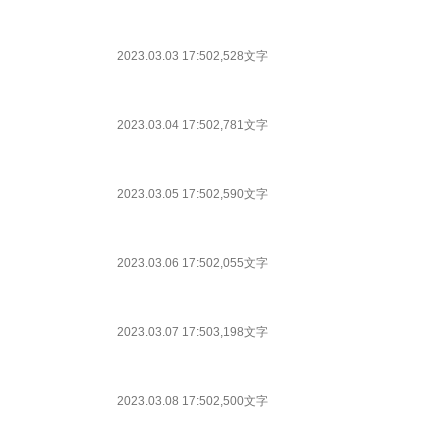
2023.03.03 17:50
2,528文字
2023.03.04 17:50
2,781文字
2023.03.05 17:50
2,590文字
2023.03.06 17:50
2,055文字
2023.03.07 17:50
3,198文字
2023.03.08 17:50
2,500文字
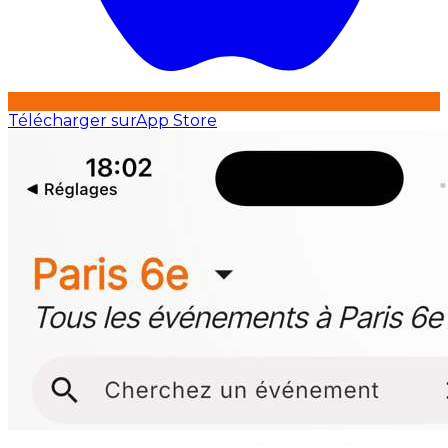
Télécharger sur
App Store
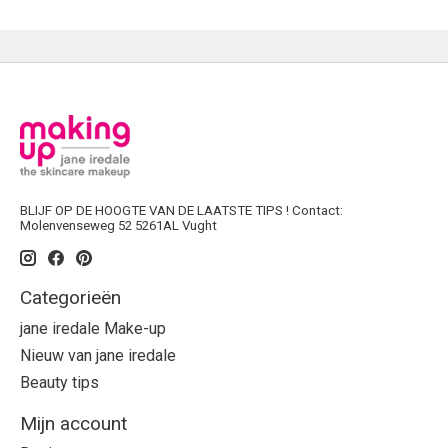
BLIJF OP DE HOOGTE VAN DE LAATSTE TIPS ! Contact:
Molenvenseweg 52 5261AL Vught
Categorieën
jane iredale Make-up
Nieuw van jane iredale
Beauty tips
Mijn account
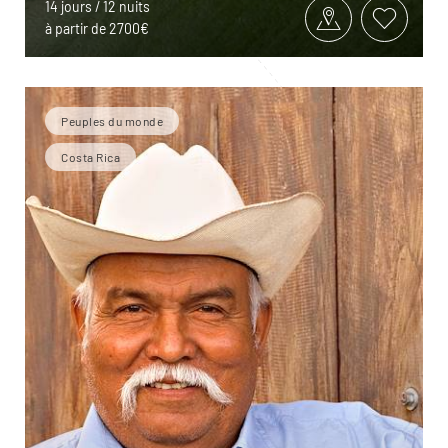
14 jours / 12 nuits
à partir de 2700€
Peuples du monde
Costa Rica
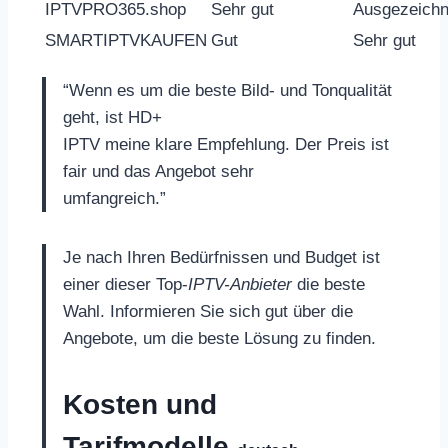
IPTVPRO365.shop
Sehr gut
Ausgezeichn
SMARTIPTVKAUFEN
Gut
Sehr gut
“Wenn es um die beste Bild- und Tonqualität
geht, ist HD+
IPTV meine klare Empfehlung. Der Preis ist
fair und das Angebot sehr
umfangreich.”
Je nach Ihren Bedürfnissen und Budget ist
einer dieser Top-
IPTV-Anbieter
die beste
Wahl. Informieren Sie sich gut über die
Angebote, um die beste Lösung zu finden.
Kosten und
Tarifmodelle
· · · ·
◆ **TASK**: Nothing but the lines from the one with "Wahl. Informieren Sie sich gut über die" through the end of the data above should be reproduced, each exactly, both ends included.

◆ **SOLUTION**:
Wahl. Informieren Sie sich gut über die
Angebote, um die beste Lösung zu finden.
Kosten und
Tarifmodelle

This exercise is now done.